# What you have to do
In the entries that follow, find every line containing "height" and copy it.

# Provided material
---------------

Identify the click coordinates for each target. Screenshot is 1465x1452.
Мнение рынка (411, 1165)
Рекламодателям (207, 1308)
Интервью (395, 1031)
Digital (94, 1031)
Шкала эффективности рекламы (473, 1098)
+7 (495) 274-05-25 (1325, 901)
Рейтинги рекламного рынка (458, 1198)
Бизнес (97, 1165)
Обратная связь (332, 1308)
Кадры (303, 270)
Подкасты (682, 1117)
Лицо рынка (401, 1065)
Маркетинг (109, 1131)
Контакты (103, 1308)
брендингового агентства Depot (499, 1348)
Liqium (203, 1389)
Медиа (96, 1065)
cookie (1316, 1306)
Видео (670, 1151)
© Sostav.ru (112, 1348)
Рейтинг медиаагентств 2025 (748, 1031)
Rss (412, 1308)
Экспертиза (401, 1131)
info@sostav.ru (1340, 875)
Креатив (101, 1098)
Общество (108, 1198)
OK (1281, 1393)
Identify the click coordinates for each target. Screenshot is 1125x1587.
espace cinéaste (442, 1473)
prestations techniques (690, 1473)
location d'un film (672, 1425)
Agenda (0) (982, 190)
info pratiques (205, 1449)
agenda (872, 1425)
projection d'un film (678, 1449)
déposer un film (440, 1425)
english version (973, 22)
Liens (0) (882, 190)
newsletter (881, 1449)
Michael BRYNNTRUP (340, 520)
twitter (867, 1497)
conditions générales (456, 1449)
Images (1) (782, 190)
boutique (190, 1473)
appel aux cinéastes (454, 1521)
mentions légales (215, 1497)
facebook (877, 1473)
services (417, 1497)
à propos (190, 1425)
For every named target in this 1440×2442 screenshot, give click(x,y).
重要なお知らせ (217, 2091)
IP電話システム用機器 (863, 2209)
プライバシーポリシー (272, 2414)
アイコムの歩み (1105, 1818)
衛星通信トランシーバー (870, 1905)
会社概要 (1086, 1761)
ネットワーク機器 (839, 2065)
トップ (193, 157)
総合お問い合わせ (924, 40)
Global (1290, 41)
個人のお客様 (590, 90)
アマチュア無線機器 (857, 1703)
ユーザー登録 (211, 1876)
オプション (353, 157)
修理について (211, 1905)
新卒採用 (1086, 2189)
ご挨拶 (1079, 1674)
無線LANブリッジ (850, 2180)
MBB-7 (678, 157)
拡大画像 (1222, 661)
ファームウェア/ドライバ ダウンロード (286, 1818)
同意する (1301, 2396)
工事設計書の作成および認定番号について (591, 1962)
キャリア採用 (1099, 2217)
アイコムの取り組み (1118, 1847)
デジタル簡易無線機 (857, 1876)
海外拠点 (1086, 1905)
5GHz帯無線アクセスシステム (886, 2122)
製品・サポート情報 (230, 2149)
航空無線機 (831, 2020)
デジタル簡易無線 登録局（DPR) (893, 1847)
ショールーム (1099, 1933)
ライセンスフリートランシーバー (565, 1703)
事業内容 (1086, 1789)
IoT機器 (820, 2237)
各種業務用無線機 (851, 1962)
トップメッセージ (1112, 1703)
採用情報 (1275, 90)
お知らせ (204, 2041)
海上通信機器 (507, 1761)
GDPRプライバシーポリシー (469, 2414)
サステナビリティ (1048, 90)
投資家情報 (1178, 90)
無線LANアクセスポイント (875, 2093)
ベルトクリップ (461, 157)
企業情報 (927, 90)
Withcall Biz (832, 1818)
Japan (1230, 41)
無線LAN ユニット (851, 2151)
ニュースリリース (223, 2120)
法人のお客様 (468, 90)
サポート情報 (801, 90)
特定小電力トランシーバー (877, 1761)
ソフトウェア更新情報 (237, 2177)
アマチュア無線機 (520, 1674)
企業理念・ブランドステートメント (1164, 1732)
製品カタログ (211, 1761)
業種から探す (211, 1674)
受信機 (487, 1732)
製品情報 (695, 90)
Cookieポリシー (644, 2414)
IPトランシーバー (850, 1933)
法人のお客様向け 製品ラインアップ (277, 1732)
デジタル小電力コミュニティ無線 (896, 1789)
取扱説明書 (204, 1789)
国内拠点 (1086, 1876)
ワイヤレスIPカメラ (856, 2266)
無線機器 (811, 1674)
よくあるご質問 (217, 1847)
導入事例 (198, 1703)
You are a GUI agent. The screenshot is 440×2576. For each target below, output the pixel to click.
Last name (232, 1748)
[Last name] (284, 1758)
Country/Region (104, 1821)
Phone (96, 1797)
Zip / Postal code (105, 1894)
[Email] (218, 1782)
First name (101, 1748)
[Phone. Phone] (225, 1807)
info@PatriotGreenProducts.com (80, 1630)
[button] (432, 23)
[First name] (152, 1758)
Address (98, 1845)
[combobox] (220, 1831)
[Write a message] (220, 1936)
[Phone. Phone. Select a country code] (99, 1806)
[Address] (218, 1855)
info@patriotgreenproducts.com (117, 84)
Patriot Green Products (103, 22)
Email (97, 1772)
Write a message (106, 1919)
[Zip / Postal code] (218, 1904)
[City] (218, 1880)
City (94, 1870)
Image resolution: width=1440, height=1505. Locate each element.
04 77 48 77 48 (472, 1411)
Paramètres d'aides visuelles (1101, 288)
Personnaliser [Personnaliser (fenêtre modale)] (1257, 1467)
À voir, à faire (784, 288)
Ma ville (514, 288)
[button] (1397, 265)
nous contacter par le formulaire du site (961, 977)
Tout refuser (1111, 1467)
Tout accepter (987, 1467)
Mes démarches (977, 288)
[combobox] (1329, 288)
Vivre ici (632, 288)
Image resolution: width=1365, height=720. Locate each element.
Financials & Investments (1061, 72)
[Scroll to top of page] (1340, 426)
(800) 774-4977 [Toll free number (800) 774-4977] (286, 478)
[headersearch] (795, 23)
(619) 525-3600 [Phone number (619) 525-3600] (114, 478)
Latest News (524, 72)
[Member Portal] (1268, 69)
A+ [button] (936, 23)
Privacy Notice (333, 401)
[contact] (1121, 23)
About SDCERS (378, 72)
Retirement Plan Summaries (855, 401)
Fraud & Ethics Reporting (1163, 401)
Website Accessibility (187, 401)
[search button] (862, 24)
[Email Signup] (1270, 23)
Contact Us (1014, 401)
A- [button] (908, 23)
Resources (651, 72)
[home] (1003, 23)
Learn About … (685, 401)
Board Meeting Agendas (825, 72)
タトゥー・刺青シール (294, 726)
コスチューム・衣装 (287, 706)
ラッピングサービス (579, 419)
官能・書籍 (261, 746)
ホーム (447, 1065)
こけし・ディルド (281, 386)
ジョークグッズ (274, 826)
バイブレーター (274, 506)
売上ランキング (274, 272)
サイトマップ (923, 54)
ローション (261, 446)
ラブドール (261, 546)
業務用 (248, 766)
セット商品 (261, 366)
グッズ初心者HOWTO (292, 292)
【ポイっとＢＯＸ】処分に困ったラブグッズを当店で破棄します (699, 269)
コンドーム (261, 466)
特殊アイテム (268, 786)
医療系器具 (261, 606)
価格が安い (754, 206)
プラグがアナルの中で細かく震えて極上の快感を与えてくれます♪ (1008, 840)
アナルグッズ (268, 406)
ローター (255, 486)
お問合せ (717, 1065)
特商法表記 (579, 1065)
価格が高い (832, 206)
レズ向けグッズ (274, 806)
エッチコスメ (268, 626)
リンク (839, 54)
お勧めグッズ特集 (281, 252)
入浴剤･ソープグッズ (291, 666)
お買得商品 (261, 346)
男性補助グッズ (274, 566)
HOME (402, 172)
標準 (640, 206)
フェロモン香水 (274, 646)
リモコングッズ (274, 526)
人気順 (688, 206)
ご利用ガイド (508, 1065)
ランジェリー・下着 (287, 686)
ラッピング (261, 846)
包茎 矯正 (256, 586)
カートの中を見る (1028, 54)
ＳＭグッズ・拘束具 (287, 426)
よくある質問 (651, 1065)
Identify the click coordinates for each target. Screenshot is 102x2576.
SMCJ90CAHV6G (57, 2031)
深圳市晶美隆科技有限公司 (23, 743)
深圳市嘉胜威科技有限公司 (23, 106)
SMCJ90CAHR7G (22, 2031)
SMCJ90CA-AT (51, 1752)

---------------

# Answer space
Image resolution: width=1440, height=1505. Locate each element.
Image resolution: width=1365, height=720. Locate each element.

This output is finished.